Exercise prompt -> Report how many lines of the data below contain "colon". Give nothing besides the number.

The records ->
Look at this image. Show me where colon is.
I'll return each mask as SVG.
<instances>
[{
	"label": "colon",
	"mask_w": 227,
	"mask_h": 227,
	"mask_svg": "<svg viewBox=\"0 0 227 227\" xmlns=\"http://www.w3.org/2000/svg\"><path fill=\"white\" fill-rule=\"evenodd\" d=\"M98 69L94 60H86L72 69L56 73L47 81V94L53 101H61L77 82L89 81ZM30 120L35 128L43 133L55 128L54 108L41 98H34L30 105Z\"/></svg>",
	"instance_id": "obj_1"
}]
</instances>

Exercise answer -> 2